Premier Neurology and Wellness Center explains that stroke patients might experience a headache along the typical symptoms that form acronym FAST.
These letters detail the main things to watch out for when it comes to a medical emergency, including your body parts and time.
The NHS explains how to spot the signs of a stroke:
- Face – the face may have dropped on one side or the person may not be able to smile, or their mouth or eye may have drooped.
- Arms – the person may not be able to lift their arms and keep them there because of weakness or numbness in one arm.
- Speech – their speech may become slurred or garbled, or the person may not be able to talk despite appearing to be awake; they may also have difficulty understanding what you’re saying.
- Time – it’s time to dial 999 immediately if you notice any of these signs or symptoms.
Apart from the headache, Gilberg also experienced slurred speech and her arm was “hung loose”.
When her husband wasn’t able to reach her, he went back home to check on her.
She was sitting on the floor with Grace in her right arm while her left arm was hung loose.
She was speaking slowly, slurring her words. This prompted her husband to recognise the symptoms of stroke and call for help.
The NHS stresses the importance of calling 999 if you or someone else is experiencing the signs of this medical emergency.
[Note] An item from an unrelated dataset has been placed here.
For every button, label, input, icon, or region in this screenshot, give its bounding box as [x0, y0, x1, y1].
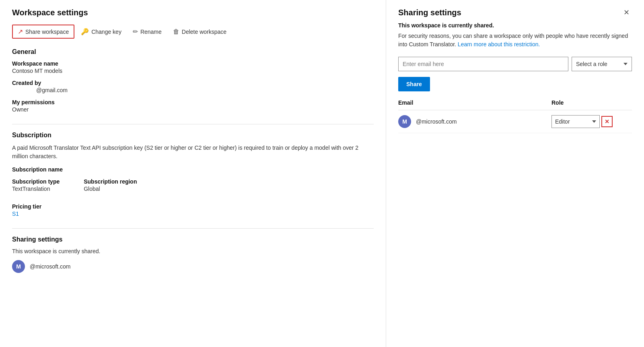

The exact signs might vary from person to person based on the part of the brain that gets affected but they generally come suddenly.
Gilberg had experienced two strokes, one on each side of her brain.
The blood flowing out of her brain had backed up, triggering clots in the main vein to her brain.
This condition is known as dural sinus thrombosis and it’s characterised by an increased tendency to clot, which can happen due to pregnancy.
Gilberg told American Heart Association News Stories: “I’m so grateful that I’m still here to have all of this joy every day.
“I never thought I’d see my kids graduate high school.”